Rob Demovsky, Green Bay Packers reporter: I know this –- the Packers had as much respect, if not more, for Johnson and what impact he can have on a game as they did any other player in the NFC North. He was right on par with Adrian Peterson in that category. Joe Whitt Jr., the Packers cornerbacks coach, once said of Johnson: “We see him so much that we understand the challenge, and the challenge is huge." Matthew Stafford still has the potential to be an explosive, big-play quarterback even without Johnson. He’s got the athletic ability and arm talent to do so. The Bears lost a couple of major offensive weapons in Matt Forte and Martellus Bennett, although I have a hard time seeing the Lions ranking ninth again in passing yards per game without Johnson.

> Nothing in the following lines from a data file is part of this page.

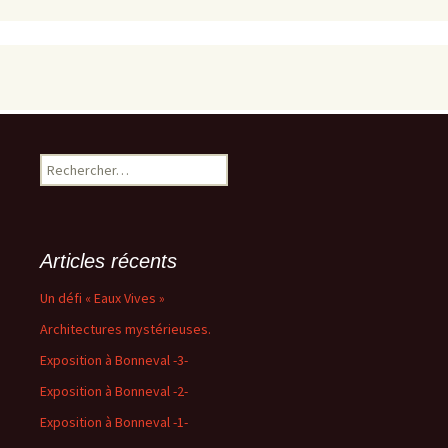
Rechercher :
Articles récents
Un défi « Eaux Vives »
Architectures mystérieuses.
Exposition à Bonneval -3-
Exposition à Bonneval -2-
Exposition à Bonneval -1-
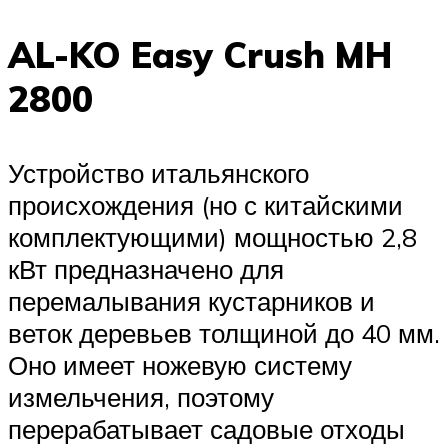
AL-KO Easy Crush MH
2800
Устройство итальянского
происхождения (но с китайскими
комплектующими) мощностью 2,8
кВт предназначено для
перемалывания кустарников и
веток деревьев толщиной до 40 мм.
Оно имеет ножевую систему
измельчения, поэтому
перерабатывает садовые отходы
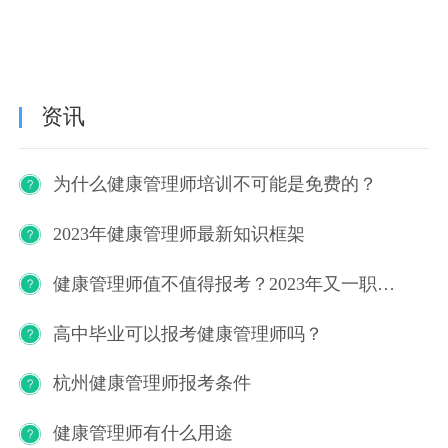
资讯
为什么健康管理师培训不可能是免费的？
2023年健康管理师最新知识框架
健康管理师值不值得报考？2023年又一职业技能等级证书重磅人才政策发布！
高中毕业可以报考健康管理师吗？
杭州健康管理师报考条件
健康管理师有什么用途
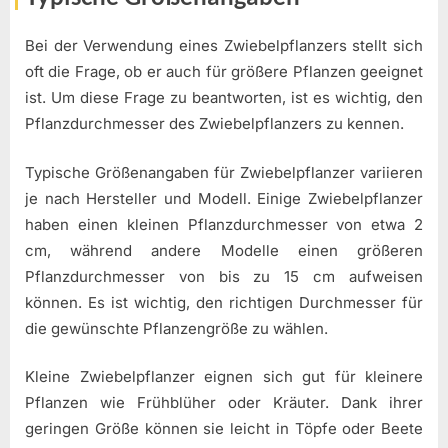
Bei der Verwendung eines Zwiebelpflanzers stellt sich
oft die Frage, ob er auch für größere Pflanzen geeignet
ist. Um diese Frage zu beantworten, ist es wichtig, den
Pflanzdurchmesser des Zwiebelpflanzers zu kennen.
Typische Größenangaben für Zwiebelpflanzer variieren
je nach Hersteller und Modell. Einige Zwiebelpflanzer
haben einen kleinen Pflanzdurchmesser von etwa 2
cm, während andere Modelle einen größeren
Pflanzdurchmesser von bis zu 15 cm aufweisen
können. Es ist wichtig, den richtigen Durchmesser für
die gewünschte Pflanzengröße zu wählen.
Kleine Zwiebelpflanzer eignen sich gut für kleinere
Pflanzen wie Frühblüher oder Kräuter. Dank ihrer
geringen Größe können sie leicht in Töpfe oder Beete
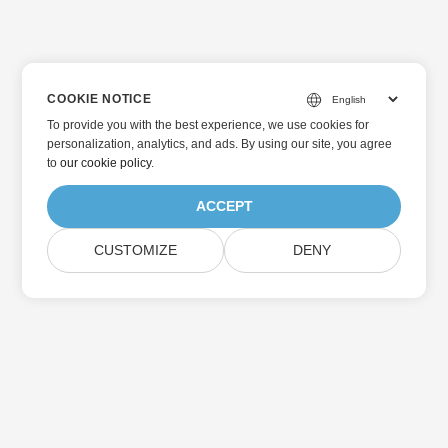
COOKIE NOTICE
To provide you with the best experience, we use cookies for
personalization, analytics, and ads. By using our site, you agree
to
our cookie policy
.
ACCEPT
CUSTOMIZE
DENY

Jeff Dickerson, Chicago Bears reporter: Not definitely. Johnson is a huge loss for the Lions. That cannot be disputed. And I highly doubt Golden Tate and Marvin Jones can make up for Johnson’s absence. But Chicago lost Matt Forte, Martellus Bennett and offensive coordinator Adam Gase in the offseason, too. Can Jay Cutler experience the same kind of results under new play caller Dowell Loggains? Can former top pick Kevin White play? Can Alshon Jeffery stay healthy? Meantime, Minnesota is loaded on defense, but where are the weapons of offense after Adrian Peterson and Stefon Diggs? Can Bridgewater be an elite quarterback, or is he more of a game manager? You can make an argument for Detroit, Minnesota and Chicago in terms of which team is least explosive in the division.